Speaking of Ireland Inc, there has been an intense focus in recent days around the possible introduction of a property tax. Ronan Lyons, who is the most authoritative voice on the Irish property sector, has written a good piece outlining the different considerations around such a measure. I agree with him in principle that we should have such a tax, particularly given that too much of our tax revenues are dependent on flows instead of stock. I say ‘in principle’ because I have difficulty in seeing how Irish people can shoulder yet another tax at this time – we currently have a situation where more than 1 in 5 mortgages are in trouble, while more than 1 in 7 people in the labour force are out of work. Throw in the effects of rising taxes over the past few budgets and falling incomes and I think we could be facing a scenario of mass evasion / people (in many cases justifiably) pleading inability to pay similar to the household charge debacle from earlier this year. Some have argued that a modified ‘property tax’ taking into account incomes should be introduced, but that would in practice only amount to yet another income tax, which will act as a disincentive to work (given the already elevated marginal tax on incomes in Ireland).

 

In the energy sector, I was unsurprised to see a surge in applications for UK North Sea licences following the British government’s reversal of its previous anti-investment stance, which I had been critical of.

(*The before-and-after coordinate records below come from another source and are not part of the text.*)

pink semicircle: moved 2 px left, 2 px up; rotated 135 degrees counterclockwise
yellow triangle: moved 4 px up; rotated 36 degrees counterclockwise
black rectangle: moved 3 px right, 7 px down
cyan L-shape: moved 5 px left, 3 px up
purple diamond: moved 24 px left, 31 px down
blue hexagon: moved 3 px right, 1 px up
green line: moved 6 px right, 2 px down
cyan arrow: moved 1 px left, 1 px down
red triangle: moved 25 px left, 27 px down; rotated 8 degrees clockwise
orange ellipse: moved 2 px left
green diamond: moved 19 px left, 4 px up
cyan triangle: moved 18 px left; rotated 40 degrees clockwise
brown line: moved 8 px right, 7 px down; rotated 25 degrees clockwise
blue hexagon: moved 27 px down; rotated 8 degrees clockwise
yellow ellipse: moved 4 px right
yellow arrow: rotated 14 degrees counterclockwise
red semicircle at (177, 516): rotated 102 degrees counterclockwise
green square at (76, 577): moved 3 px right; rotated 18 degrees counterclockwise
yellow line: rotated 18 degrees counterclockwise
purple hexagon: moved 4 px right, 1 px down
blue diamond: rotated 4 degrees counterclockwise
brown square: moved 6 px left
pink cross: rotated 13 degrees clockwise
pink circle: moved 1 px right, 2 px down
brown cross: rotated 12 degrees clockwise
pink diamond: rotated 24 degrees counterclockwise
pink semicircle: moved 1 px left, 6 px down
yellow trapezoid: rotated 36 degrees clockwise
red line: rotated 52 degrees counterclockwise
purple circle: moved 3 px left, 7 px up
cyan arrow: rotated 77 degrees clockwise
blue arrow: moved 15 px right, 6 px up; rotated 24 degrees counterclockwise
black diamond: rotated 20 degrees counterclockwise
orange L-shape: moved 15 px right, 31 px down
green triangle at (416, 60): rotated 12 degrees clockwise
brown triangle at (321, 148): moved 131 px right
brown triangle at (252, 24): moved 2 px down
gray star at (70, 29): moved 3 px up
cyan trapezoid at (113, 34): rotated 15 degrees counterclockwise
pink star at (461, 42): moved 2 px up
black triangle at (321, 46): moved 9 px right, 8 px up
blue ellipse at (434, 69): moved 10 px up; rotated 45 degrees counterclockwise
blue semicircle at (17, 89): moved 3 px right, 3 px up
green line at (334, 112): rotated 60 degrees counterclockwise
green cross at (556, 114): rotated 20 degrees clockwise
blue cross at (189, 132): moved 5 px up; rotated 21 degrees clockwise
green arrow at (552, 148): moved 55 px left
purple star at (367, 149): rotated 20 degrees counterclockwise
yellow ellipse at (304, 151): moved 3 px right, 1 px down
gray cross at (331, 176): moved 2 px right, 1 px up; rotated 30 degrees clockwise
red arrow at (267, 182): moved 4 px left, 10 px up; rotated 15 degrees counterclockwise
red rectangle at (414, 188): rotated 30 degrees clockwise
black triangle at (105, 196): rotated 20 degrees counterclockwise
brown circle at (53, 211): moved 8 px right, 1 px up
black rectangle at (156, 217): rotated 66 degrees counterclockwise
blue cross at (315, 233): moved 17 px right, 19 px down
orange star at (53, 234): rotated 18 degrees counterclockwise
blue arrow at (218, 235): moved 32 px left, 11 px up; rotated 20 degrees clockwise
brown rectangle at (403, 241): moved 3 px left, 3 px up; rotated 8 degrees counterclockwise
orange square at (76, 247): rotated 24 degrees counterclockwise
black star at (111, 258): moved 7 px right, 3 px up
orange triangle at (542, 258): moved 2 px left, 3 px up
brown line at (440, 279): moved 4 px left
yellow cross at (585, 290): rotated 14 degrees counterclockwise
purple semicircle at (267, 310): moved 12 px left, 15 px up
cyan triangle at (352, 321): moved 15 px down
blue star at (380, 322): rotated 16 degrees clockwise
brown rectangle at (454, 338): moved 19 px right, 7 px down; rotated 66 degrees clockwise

I hope to do some work on the firms focused on the UK continental shelf (Xcite Energy in particular seems to have a lot of fans) over the coming weeks.

 

In the pharma space, there was an interesting article in The Irish Independent around the prospects for a sale of Elan Corporation that’s worth checking out.

 

(Disclaimer: I am a shareholder in Ryanair plc) In the airline sector, the Irish government made the astonishing revelation that it has yet to formally discuss a sale of its stake in Aer Lingus to Etihad. Considering that a sale of State assets has been agreed with the Troika as part of Ireland’s “bail-out” and Etihad having recently signaled that it may also bid for part of Ryanair’s stake, I would have imagined that Dublin wouldn’t have been slow out of the blocks to have proper talks with the Middle Eastern carrier. This is especially so given that Etihad can effectively only buy either the government’s stake or most of Ryanair’s holding, because even though as a non-EU carrier it can, in theory, buy up to 49% of Aer Lingus, in practice Irish stock exchange rules which say you have to bid for the whole company if you go above 29.9% rules this out for the time being at least (there are some ways of circumventing this, but they would likely prove cumbersome to execute in the short-term).

 

Finally, I was sorry to read that Calum has closed his blog. There is a dearth of high quality blogs in the UK and Ireland covering the stock market and the demise of yet another one is a great shame.